France on High Alert after Nice Terror Attack

French president Emmanuel Macron announced that his country would stand firm against religious extremists, after a knife-wielding man killed three people at a church. France will not “give up on our values,” Macron said in Nice. He also urged people of all religions to unite and not “give in to the spirit of division”.

According to reports, the young Tunisian migrant who was shot and wounded by the police, was identified as 21-year-old Brahim Aouissaoui. He was armed with a knife and carrying a copy of the Quran while attacking the worshipers in the basilica. The killing prompted the government to raise its security alert to the maximum level hours before a nationwide coronavirus lockdown. President Emmanuel Macron immediately increased the number of soldiers deployed to protect schools and religious sites from around 3,000 to 7,000.
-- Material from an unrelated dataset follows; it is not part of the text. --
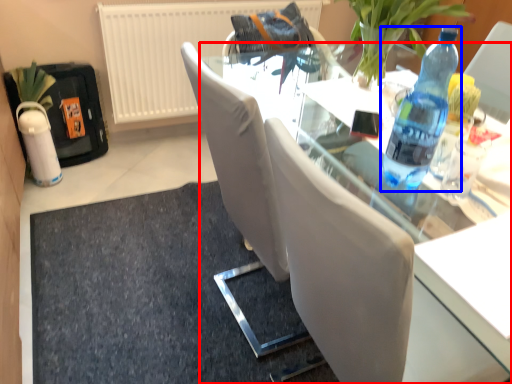 Question: Which point is further to the camera, table (highlighted by a red box) or bottle (highlighted by a blue box)?

Choices:
 (A) table
 (B) bottle

Answer: (B)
The attack in Nice was the third incident in less than two months that French authorities have attributed to Muslim extremists, including the beheading of a teacher who had shown caricatures of the Prophet Muhammad in a class. However, the French President Macron defended the cartoons and the right to mock religion, sparking a widespread anger against France in the Islamic world and several campaigns in Muslim-majority countries to boycott French products. Some even claimed that Macron is unfairly targeting France’s estimated five to six million Muslims — the largest community in Europe.